What you will do → Repeat, exactly and completely, the entries shown underneath.
══ Data excerpts ══
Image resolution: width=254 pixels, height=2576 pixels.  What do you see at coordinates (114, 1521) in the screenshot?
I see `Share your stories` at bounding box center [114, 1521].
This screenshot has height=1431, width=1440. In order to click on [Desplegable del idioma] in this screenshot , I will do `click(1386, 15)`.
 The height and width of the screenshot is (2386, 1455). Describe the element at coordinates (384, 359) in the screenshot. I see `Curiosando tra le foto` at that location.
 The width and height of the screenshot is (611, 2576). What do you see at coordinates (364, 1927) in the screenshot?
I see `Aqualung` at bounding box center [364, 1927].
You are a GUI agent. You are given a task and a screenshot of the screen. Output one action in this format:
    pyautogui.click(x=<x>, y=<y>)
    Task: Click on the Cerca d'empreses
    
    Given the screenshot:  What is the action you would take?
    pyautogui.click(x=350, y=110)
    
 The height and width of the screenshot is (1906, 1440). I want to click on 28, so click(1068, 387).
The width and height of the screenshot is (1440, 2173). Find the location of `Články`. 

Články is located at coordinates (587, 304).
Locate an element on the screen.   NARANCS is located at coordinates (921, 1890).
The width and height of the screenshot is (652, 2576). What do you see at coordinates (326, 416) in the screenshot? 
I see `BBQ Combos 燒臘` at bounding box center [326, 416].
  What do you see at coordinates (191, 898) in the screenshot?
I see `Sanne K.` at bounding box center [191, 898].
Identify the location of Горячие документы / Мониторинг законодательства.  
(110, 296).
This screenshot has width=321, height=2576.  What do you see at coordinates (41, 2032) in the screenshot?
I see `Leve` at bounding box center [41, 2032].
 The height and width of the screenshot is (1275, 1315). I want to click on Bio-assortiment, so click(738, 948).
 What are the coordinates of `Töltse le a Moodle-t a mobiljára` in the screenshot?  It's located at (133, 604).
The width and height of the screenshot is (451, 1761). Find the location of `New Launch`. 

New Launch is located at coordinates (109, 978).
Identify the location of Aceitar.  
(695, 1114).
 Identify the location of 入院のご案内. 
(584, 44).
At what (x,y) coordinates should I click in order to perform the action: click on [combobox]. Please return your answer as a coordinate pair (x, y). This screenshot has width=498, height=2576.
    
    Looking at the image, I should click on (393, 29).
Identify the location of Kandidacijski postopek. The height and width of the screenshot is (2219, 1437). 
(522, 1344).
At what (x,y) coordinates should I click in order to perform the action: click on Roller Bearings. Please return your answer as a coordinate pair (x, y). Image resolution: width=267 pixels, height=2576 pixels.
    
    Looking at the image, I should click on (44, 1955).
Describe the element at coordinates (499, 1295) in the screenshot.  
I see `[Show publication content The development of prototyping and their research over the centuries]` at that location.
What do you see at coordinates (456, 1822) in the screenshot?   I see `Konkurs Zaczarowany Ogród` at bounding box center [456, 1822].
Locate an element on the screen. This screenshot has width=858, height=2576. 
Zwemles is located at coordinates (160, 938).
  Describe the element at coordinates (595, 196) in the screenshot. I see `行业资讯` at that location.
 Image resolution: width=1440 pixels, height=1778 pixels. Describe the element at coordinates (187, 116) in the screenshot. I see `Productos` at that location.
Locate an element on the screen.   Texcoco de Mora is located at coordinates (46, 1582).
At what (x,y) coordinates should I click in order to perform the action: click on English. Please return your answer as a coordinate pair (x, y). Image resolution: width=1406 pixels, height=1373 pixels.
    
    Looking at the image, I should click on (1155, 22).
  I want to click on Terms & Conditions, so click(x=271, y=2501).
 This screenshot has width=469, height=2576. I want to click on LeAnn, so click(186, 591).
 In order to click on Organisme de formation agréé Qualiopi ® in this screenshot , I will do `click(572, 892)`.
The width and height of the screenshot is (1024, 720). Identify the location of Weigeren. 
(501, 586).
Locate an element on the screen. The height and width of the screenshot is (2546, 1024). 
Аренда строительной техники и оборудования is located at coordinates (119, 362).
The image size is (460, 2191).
═══
Expected answer →
Image resolution: width=254 pixels, height=2576 pixels.  What do you see at coordinates (114, 1521) in the screenshot?
I see `Share your stories` at bounding box center [114, 1521].
This screenshot has height=1431, width=1440. In order to click on [Desplegable del idioma] in this screenshot , I will do `click(1386, 15)`.
 The height and width of the screenshot is (2386, 1455). Describe the element at coordinates (384, 359) in the screenshot. I see `Curiosando tra le foto` at that location.
 The width and height of the screenshot is (611, 2576). What do you see at coordinates (364, 1927) in the screenshot?
I see `Aqualung` at bounding box center [364, 1927].
You are a GUI agent. You are given a task and a screenshot of the screen. Output one action in this format:
    pyautogui.click(x=<x>, y=<y>)
    Task: Click on the Cerca d'empreses
    
    Given the screenshot:  What is the action you would take?
    pyautogui.click(x=350, y=110)
    
 The height and width of the screenshot is (1906, 1440). I want to click on 28, so click(1068, 387).
The width and height of the screenshot is (1440, 2173). Find the location of `Články`. 

Články is located at coordinates (587, 304).
Locate an element on the screen.   NARANCS is located at coordinates (921, 1890).
The width and height of the screenshot is (652, 2576). What do you see at coordinates (326, 416) in the screenshot? 
I see `BBQ Combos 燒臘` at bounding box center [326, 416].
  What do you see at coordinates (191, 898) in the screenshot?
I see `Sanne K.` at bounding box center [191, 898].
Identify the location of Горячие документы / Мониторинг законодательства.  
(110, 296).
This screenshot has width=321, height=2576.  What do you see at coordinates (41, 2032) in the screenshot?
I see `Leve` at bounding box center [41, 2032].
 The height and width of the screenshot is (1275, 1315). I want to click on Bio-assortiment, so click(738, 948).
 What are the coordinates of `Töltse le a Moodle-t a mobiljára` in the screenshot?  It's located at (133, 604).
The width and height of the screenshot is (451, 1761). Find the location of `New Launch`. 

New Launch is located at coordinates (109, 978).
Identify the location of Aceitar.  
(695, 1114).
 Identify the location of 入院のご案内. 
(584, 44).
At what (x,y) coordinates should I click in order to perform the action: click on [combobox]. Please return your answer as a coordinate pair (x, y). This screenshot has width=498, height=2576.
    
    Looking at the image, I should click on (393, 29).
Identify the location of Kandidacijski postopek. The height and width of the screenshot is (2219, 1437). 
(522, 1344).
At what (x,y) coordinates should I click in order to perform the action: click on Roller Bearings. Please return your answer as a coordinate pair (x, y). Image resolution: width=267 pixels, height=2576 pixels.
    
    Looking at the image, I should click on (44, 1955).
Describe the element at coordinates (499, 1295) in the screenshot.  
I see `[Show publication content The development of prototyping and their research over the centuries]` at that location.
What do you see at coordinates (456, 1822) in the screenshot?   I see `Konkurs Zaczarowany Ogród` at bounding box center [456, 1822].
Locate an element on the screen. This screenshot has width=858, height=2576. 
Zwemles is located at coordinates (160, 938).
  Describe the element at coordinates (595, 196) in the screenshot. I see `行业资讯` at that location.
 Image resolution: width=1440 pixels, height=1778 pixels. Describe the element at coordinates (187, 116) in the screenshot. I see `Productos` at that location.
Locate an element on the screen.   Texcoco de Mora is located at coordinates (46, 1582).
At what (x,y) coordinates should I click in order to perform the action: click on English. Please return your answer as a coordinate pair (x, y). Image resolution: width=1406 pixels, height=1373 pixels.
    
    Looking at the image, I should click on (1155, 22).
  I want to click on Terms & Conditions, so click(x=271, y=2501).
 This screenshot has width=469, height=2576. I want to click on LeAnn, so click(186, 591).
 In order to click on Organisme de formation agréé Qualiopi ® in this screenshot , I will do `click(572, 892)`.
The width and height of the screenshot is (1024, 720). Identify the location of Weigeren. 
(501, 586).
Locate an element on the screen. The height and width of the screenshot is (2546, 1024). 
Аренда строительной техники и оборудования is located at coordinates (119, 362).
The image size is (460, 2191).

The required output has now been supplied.